De fait, la combinaison exclusive du geomungo, joué par Hyeyoung HWANG, et du gayageum, joué par Suyean HA, relève plutôt d’un concept esthétique contemporain que d’une réelle pratique ancestrale, chacun des deux instruments étant traditionnellement associé à une forme musicale soliste (le « sanjo », brillamment illustré par des maîtres comme Byungki HWANG pour le gayageum et LEE Jae-Hwa pour le geomungo) avec des répertoires associés, même s’il existe aussi des ensembles de musique coréenne qui associent divers instruments traditionnels vernaculaires (notamment THE SINAWI).
Le gayageum et le geomungo ont en commun d’être des cithares en bois à cordes de soie de formes assez proches, équipées de chevalets mobiles, et dont on joue assis en tailleur, leur partie droite posée sur les cuisses et l’autre sur le sol. Mais leurs similitudes s’arrêtent là. Le gayageum mesure 160 cm de long et comprend douze cordes ; le second en a six, trois d’entre elles ayant seize frettes. On compte pas moins de douze techniques de jeu avec la main droite et dix-huit de la main gauche pour le gayageum, avec effets de staccato, glissando, vibrato… Ses sonorités rappellent celles du guzheng chinois. Le geomungo se joue avec un bâtonnet en bambou dont la frappe sur les cordes peut créer des effets assez percutants, et ses deux cordes mélodiques peuvent créer des sons violents ou délicats. L’une comme l’autre de ces cithares ont donc une grande richesse de sonorités pouvant évoquer un ample éventail d’émotions.
Paru en 2021, le premier album de DAL:UM s’était chargé de mettre en évidence les similitudes et les différences (Similar & Different) entre les deux instruments. Le second atteste pour sa part de leur capacité à coexister et à développer des dialogues plein de rebondissements et de faire montre d’une connexion assez admirable. Cette Coexistence se déploie dans six pièces entièrement composées par Suyean HA et Hyeyoung HWANG. Cette notion de coexistence ne concerne pas seulement les deux musiciennes, elle rend compte aussi de leur réflexion commune sur la capacité des êtres vivants à coexister en harmonie et en interdépendance avec le monde environnant.
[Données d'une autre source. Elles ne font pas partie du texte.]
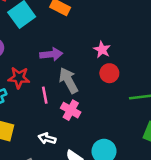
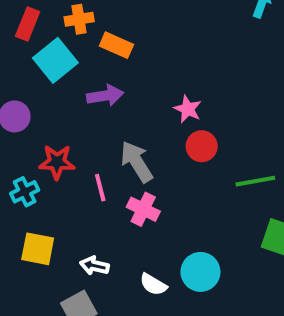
purple arrow: (51, 54) -> (105, 96), moved
white arrow: (47, 139) -> (94, 266), moved

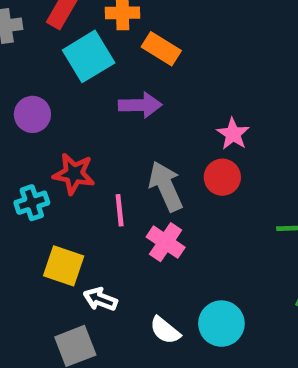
red circle: (202, 146) -> (222, 177), moved
yellow square: (38, 249) -> (64, 266), moved

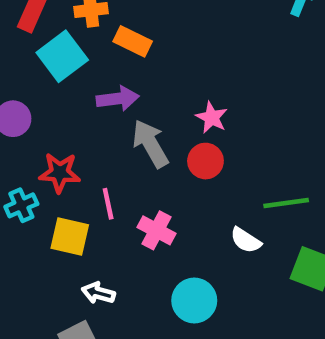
gray arrow: (166, 186) -> (150, 144), moved
yellow square: (64, 266) -> (70, 236), moved
cyan circle: (221, 324) -> (194, 300), moved
white semicircle: (165, 330) -> (246, 240), moved

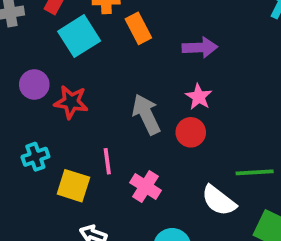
orange rectangle: (133, 41) -> (138, 28), turned 32
purple arrow: (118, 99) -> (200, 47), moved
red star: (60, 173) -> (71, 102), moved
white semicircle: (246, 240) -> (219, 201), size x1.4

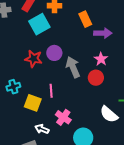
orange rectangle: (138, 28) -> (85, 19), moved
purple circle: (34, 85) -> (54, 53), moved
pink cross: (146, 186) -> (63, 117), moved

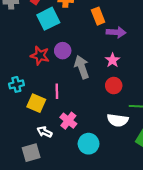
red circle: (96, 78) -> (114, 86), moved
white semicircle: (109, 114) -> (118, 120), turned -36

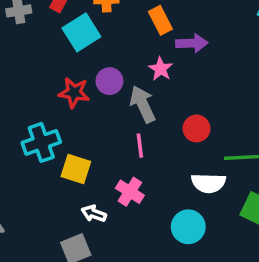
pink star: (112, 60) -> (161, 69), moved
cyan cross: (16, 84) -> (41, 142), size x1.5
pink line: (57, 91) -> (140, 146), moved
cyan circle: (89, 144) -> (188, 227), moved

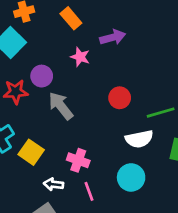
purple arrow: (192, 43) -> (113, 37), moved
gray arrow: (143, 104) -> (61, 106), moved
pink line: (140, 146) -> (89, 191), moved
yellow square: (76, 169) -> (31, 152), turned 30

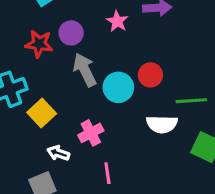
pink cross: (78, 160) -> (91, 133), turned 30
cyan circle: (131, 177) -> (118, 87), moved
pink line: (89, 191) -> (107, 173), moved

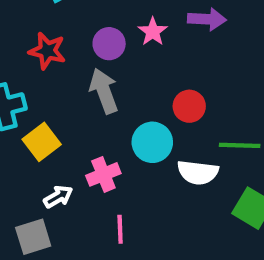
purple circle: (71, 33) -> (109, 44), moved
cyan circle: (118, 87) -> (152, 142), moved
white arrow: (58, 153) -> (58, 197), turned 125

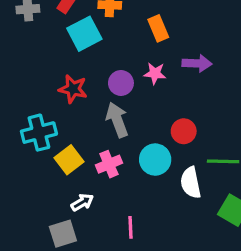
pink star: (153, 32) -> (155, 73), turned -30
white semicircle: (198, 172) -> (191, 183), turned 72
pink cross: (103, 174) -> (109, 164), moved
Le panel de sonorités et de techniques d’attaque déployé par les geomungo et le gayageum traduisent cette convergence des extrêmes et des opposés. Le mélodique et le percussif, le doux et le rugueux, l’aigu et le grave, le brutal et le soyeux, le frotté et le pincé, le granuleux et le glissant, le bruit et le silence frayent ensemble dans une connivence contrastée de chaque instant.
D’entrée de jeu, Dot, en référence au motif du « point », illustre un mélange de solennité et de ressort rythmique, entre continuité et croissance. Cracking est encore plus incisif et contrasté, jouant du plein et du vide, de l’épaisseur et de la fragilité, son final assenant des riffs quasiment rock.
Virage à 180° avec Dodry, une pièce inspirée d’une composition de cour royale remontant à la dynastie Joseon (1392 à 1910) qui installe un somptueux moment de quiétude dont les racines ancestrales trouvent leur écho en une expression contemporaine épurée et minimaliste.
La pièce suivante, toute en tension et relâchement, remet le thème de la différence antagoniste sur le tapis, jusque dans son titre : Poison and Antidote, qui renvoie à l’œuvre de l’artiste britannique Cornelia PARKER, qui aime justement jouer sur les oppositions. Alive fait dans la dentelle émotionnelle, les sonorités aiguës du gayageum contrastant avec les notes plaintives du geomungo, cette fois joué avec un archet, avant que les deux instruments ne frayent dans la dernière minute avec le silence et ses à-côtés.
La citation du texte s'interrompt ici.